5)  We need to throw out US Senators who won't vote to ban assault rifles--who value guns more than children's lives.  We need to elect Senators who will eliminate the filibuster and pass legislation to restore our right to make our own decision about an unplanned pregnancy.

Many Black people consider July 4th to be a holiday for White folks only.  Their African ancestors were captured, transported, and held in slavery while White Americans celebrated the day their forefathers had declared independence from Great Britain and started fighting for freedom. For nearly one hundred years, Independence Day was a hypocritical mess.  

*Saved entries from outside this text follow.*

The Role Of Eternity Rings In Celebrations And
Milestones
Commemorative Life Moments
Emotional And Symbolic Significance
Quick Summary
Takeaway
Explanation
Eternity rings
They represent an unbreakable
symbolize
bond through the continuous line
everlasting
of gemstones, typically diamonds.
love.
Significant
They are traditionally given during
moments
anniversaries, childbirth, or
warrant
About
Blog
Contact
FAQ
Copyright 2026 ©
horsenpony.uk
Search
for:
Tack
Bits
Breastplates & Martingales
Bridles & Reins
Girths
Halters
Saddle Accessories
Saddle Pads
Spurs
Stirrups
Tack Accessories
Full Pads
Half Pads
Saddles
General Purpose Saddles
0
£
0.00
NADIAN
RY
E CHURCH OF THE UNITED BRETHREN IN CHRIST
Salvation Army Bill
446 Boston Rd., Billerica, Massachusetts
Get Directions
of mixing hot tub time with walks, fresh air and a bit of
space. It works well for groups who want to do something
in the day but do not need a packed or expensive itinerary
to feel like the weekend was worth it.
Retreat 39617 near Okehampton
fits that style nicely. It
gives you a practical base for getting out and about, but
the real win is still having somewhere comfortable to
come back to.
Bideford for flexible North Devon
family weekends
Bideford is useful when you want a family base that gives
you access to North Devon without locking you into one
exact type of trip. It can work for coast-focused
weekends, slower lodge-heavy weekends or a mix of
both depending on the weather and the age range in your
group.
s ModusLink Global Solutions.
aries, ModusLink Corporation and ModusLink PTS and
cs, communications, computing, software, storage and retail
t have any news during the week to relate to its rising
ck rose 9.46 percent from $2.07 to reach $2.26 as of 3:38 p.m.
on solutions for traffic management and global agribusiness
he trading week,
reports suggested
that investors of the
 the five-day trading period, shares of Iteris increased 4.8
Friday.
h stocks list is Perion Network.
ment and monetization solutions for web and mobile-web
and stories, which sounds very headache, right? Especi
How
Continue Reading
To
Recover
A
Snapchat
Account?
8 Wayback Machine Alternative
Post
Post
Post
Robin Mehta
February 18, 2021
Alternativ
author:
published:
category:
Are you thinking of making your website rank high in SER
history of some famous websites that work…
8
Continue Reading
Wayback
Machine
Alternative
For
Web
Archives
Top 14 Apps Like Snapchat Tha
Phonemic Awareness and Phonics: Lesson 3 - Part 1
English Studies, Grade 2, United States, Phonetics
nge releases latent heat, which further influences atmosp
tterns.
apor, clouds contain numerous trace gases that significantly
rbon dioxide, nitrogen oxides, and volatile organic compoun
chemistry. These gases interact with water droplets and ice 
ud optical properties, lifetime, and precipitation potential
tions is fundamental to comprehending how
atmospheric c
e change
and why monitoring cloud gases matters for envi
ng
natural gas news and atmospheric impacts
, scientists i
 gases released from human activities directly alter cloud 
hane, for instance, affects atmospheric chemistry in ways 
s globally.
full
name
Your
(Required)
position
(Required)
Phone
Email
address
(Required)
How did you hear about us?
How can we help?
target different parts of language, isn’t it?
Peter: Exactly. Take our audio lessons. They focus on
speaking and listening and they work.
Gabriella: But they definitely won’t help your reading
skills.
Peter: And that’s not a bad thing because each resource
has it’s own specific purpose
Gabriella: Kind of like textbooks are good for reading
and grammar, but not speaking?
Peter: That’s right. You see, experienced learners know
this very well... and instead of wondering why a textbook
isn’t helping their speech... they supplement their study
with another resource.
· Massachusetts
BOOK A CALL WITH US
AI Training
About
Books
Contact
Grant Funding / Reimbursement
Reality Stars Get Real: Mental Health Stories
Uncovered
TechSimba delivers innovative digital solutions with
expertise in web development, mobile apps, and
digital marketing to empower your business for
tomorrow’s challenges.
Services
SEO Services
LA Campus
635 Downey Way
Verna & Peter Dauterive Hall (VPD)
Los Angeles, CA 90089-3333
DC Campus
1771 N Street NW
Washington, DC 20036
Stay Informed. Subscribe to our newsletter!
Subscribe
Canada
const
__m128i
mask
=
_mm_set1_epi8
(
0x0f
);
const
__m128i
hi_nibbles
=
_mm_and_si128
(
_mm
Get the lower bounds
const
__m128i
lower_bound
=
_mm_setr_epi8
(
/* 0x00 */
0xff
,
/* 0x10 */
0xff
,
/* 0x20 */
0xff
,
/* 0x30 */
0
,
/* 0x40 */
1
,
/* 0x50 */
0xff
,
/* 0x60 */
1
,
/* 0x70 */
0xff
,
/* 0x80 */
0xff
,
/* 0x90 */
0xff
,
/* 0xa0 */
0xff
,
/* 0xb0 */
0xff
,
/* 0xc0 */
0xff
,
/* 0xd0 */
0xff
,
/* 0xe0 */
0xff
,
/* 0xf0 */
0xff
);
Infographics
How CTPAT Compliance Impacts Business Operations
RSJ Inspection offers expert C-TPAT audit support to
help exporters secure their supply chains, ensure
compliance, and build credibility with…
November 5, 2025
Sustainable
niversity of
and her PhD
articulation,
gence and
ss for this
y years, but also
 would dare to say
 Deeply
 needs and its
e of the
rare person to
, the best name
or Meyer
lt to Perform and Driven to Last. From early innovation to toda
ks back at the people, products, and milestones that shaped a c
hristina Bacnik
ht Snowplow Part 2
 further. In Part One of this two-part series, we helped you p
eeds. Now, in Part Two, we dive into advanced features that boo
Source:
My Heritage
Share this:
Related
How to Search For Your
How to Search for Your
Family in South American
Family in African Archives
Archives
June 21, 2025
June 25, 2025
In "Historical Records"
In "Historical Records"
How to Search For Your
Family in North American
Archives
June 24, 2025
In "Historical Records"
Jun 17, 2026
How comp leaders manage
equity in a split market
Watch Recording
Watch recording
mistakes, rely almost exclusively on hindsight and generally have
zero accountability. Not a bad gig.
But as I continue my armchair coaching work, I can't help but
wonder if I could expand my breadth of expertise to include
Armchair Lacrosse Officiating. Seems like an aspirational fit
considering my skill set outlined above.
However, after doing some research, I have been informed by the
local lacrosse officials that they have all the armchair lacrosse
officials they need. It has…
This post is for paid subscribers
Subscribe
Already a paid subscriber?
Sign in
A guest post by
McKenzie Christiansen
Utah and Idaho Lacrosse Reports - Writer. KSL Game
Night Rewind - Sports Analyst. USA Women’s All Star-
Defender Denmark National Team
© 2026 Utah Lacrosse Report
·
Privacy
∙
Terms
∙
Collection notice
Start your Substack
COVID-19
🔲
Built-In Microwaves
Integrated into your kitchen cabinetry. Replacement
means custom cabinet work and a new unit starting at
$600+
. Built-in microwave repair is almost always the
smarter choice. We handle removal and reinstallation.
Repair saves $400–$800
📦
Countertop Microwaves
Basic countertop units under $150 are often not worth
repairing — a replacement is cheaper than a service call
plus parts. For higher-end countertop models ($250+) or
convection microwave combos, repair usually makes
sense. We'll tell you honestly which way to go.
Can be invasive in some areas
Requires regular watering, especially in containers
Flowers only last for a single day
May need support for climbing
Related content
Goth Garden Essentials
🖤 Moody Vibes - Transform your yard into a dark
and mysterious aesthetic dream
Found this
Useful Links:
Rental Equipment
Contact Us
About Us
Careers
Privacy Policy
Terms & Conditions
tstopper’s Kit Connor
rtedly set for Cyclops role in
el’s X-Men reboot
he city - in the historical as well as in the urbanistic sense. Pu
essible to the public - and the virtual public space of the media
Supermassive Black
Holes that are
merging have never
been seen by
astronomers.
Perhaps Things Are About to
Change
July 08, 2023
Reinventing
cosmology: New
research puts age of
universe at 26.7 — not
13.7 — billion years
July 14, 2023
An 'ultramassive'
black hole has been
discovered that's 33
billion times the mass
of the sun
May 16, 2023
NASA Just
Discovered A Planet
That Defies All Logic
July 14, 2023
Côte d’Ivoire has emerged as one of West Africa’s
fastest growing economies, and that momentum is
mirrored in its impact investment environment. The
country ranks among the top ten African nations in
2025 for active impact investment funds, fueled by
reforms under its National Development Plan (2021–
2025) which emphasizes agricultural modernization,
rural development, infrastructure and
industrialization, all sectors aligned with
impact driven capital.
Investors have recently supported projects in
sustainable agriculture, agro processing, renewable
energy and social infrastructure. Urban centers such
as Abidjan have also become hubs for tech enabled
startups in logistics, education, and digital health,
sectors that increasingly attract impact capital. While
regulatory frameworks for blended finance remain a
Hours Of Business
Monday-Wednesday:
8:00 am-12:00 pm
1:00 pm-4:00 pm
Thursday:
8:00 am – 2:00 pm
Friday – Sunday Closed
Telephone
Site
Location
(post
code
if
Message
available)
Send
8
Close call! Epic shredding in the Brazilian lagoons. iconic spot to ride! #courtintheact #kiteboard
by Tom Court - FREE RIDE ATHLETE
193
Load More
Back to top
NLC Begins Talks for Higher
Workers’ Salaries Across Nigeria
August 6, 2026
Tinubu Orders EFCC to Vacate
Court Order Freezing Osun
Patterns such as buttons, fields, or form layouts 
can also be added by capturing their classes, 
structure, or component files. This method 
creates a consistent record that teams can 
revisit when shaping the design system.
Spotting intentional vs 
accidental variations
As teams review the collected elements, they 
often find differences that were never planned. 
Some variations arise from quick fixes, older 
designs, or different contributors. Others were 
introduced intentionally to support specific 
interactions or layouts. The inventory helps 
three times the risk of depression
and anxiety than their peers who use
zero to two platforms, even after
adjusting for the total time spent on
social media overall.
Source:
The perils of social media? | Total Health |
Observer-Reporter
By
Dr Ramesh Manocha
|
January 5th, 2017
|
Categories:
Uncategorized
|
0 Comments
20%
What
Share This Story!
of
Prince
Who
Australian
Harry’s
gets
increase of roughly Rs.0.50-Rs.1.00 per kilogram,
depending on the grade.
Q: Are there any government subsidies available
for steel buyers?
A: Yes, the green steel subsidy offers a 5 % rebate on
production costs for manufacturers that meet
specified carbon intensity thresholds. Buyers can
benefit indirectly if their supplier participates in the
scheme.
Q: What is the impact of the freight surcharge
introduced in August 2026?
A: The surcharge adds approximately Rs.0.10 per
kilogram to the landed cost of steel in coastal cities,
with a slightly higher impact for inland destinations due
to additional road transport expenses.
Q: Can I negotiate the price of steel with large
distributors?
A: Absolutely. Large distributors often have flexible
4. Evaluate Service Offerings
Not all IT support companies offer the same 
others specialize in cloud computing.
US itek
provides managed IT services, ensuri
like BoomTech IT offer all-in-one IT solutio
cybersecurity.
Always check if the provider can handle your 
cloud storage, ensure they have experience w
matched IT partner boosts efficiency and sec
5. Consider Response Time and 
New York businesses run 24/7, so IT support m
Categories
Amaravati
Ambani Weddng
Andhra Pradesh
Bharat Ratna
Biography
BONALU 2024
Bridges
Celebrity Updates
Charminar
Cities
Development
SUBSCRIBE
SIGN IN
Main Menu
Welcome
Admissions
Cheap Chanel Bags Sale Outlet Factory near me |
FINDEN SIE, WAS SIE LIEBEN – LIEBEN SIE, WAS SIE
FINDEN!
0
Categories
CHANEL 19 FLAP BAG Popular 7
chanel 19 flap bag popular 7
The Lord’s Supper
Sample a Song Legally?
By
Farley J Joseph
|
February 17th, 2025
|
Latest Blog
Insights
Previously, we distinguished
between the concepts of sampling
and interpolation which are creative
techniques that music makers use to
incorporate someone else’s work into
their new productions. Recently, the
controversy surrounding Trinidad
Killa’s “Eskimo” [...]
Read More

In some ways, July 4 still is a day that highlights unequal levels of rights and freedoms based on race.  Kyle J. Howard issued a six-part tweet today pointing out that this year, the historical split-vision still exists.  Most whites are celebrating freedom while Blacks are enraged over the police shooting of Jayland Walker in Akron, Ohio, after a mere traffic stop.  Jayland was denied the most basic of freedoms--life and liberty--after being chased for a broken tail light.  

For the record, I'm not celebrating America's independence from George III today.  

I'm rejoicing that King Donald is no longer our boss, and he may go to jail.  I'm grateful that we still have a democracy and that votes here still count.

So I bought some decorations and began making cupcakes...  John and I are having a party here with friends.